Girl, i know how you feel! We adjusted great after our 1 st baby-but after #2-it was so challenging and i-like you-felt like our marriage took the back burner to everything else in our lives. I Am not sure if you have any other major issues in your marriage that you need to address also but for us-it was just-working opposite schedules and hardly seeing each other, and so much or=f our time being consumed by the kids that we were SO tired that we both just felt like we didn't have the energy for "us". So i sat my husband down one day and had a real heart to heart conversation about how i was feeling-because i felt alone, i felt that the time we were home together was just us passing by each other due him trying to get something down and me too, etc-and we weren't making the effort that i really believe is ABSOLUTELY neccessary in your marriage. I don' texpect it to be perfect and a bed of roses but i don' t want to get complacent in my marriage either because one day-the kids will be gone-and it will be just him and i- and i don't want to wake up to a stranger.
So i just told him that we cannot afford to be lazy in our marriage anymore and make a serious, serious effort to find a sitter AT LEAST once a month if not twice. And-like you-we re-read The 5 Love Languages-we already had it from our pre marital counseling but i actually think my love languages have changed.
He has got to want to do this with you though and while i think you should encourage him and let him know how absolutely important this is to you-do not sugar coat your feelings-you cannot ultimately make him do it.

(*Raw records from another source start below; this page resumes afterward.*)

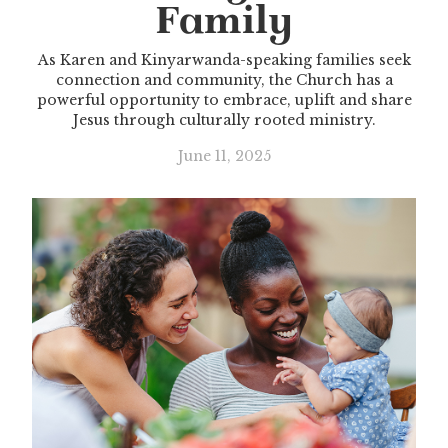
Family
As Karen and Kinyarwanda-speaking families seek
connection and community, the Church has a
powerful opportunity to embrace, uplift and share
Jesus through culturally rooted ministry.
June 11, 2025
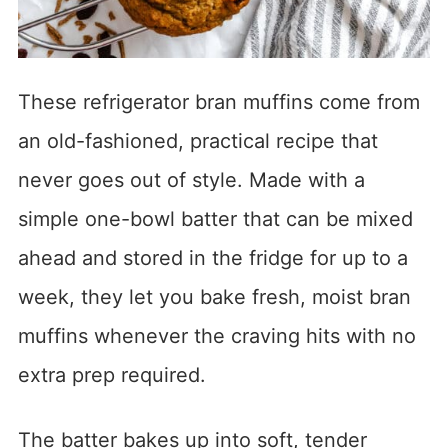
These refrigerator bran muffins come from
an old-fashioned, practical recipe that
never goes out of style. Made with a
simple one-bowl batter that can be mixed
ahead and stored in the fridge for up to a
week, they let you bake fresh, moist bran
muffins whenever the craving hits with no
extra prep required.
The batter bakes up into soft, tender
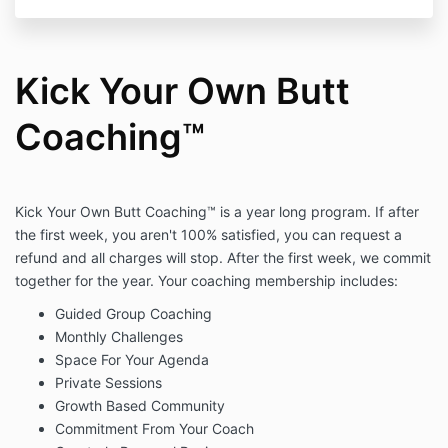
Kick Your Own Butt
Coaching™
Kick Your Own Butt Coaching™ is a year long program. If after
the first week, you aren't 100% satisfied, you can request a
refund and all charges will stop. After the first week, we commit
together for the year. Your coaching membership includes:
Guided Group Coaching
Monthly Challenges
Space For Your Agenda
Private Sessions
Growth Based Community
Commitment From Your Coach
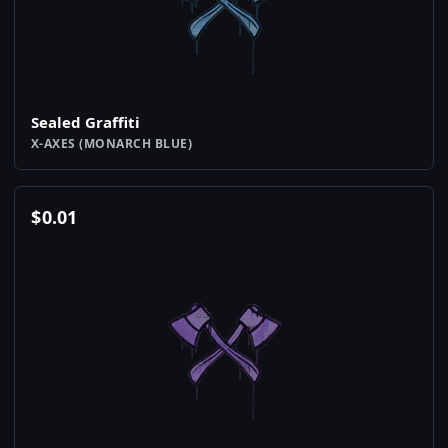
Sealed Graffiti
X-AXES (MONARCH BLUE)
$
0.01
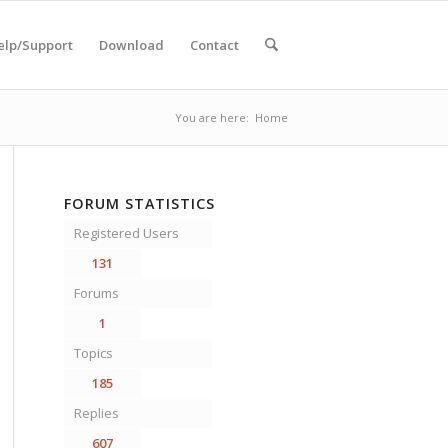
elp/Support
Download
Contact
You are here:
Home
FORUM STATISTICS
Registered Users
131
Forums
1
Topics
185
Replies
607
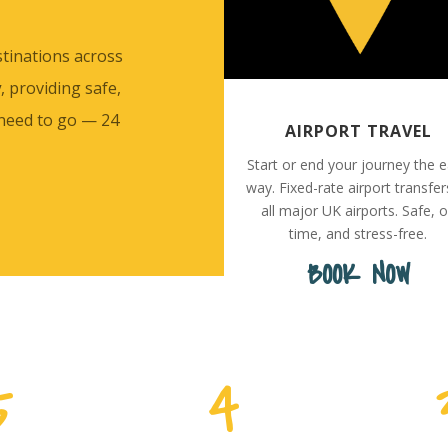
stinations across
y
, providing safe,
 need to go — 24
AIRPORT TRAVEL
Start or end your journey the 
way. Fixed-rate airport transfer
all major UK airports. Safe, 
time, and stress-free.
BOOK NOW
5
4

And if he isn't willing to try- i say you go to the counselor by yourself-because i think you need to do all YOU can to make you marriage what its supposed to be so that you can say you have done everything you can-and hopefully he wants the same thing you do......it can be very hard. I have been there (and not that long ago) All the advice i have given you are the things i did and i found once i told my husband all my feelings he was shocked and felt SO bad because i think men are comfortable with "routine" and sometimes dont notice that we are feeling neglected or just kind of "blah". Hope this helps-good luck. Love Languages is such a great book and easy read. We have also read His Needs Her Needs-by Willard Harley Jr and its pretty awesome too! Good luck!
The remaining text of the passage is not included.